Task description =
Your answer must be an exact copy of the entries, containing no images.

─── Records provided

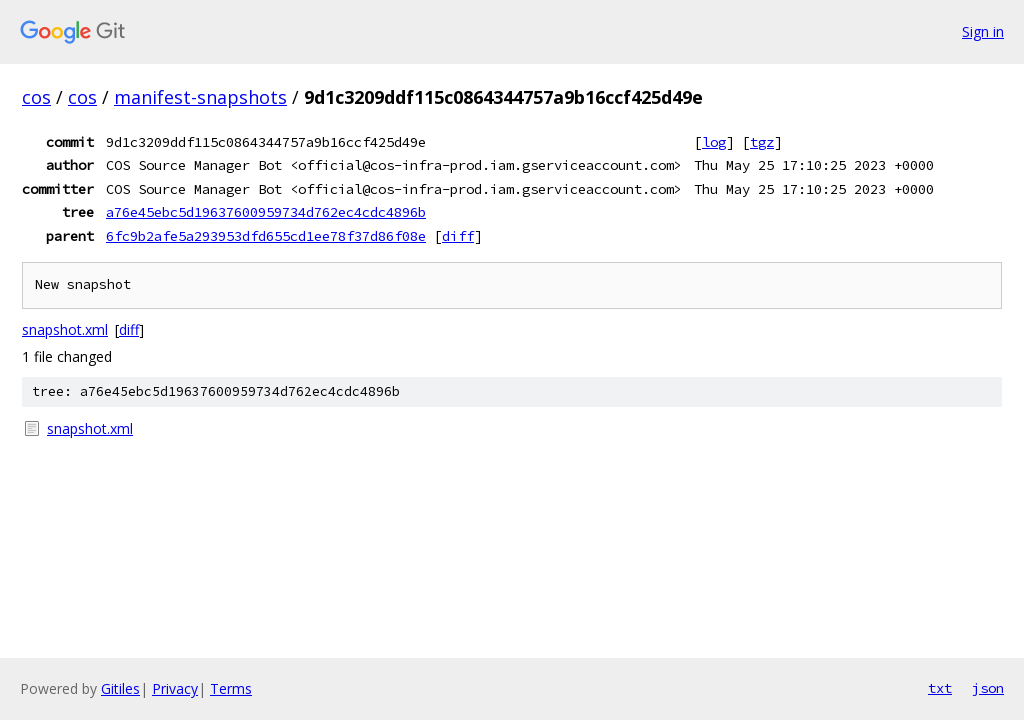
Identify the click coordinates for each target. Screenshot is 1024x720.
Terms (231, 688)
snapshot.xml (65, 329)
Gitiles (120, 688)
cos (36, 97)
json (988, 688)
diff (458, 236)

──────

Written solution =
Identify the click coordinates for each target. Screenshot is 1024x720.
Terms (231, 688)
snapshot.xml (65, 329)
Gitiles (120, 688)
cos (36, 97)
json (988, 688)
diff (458, 236)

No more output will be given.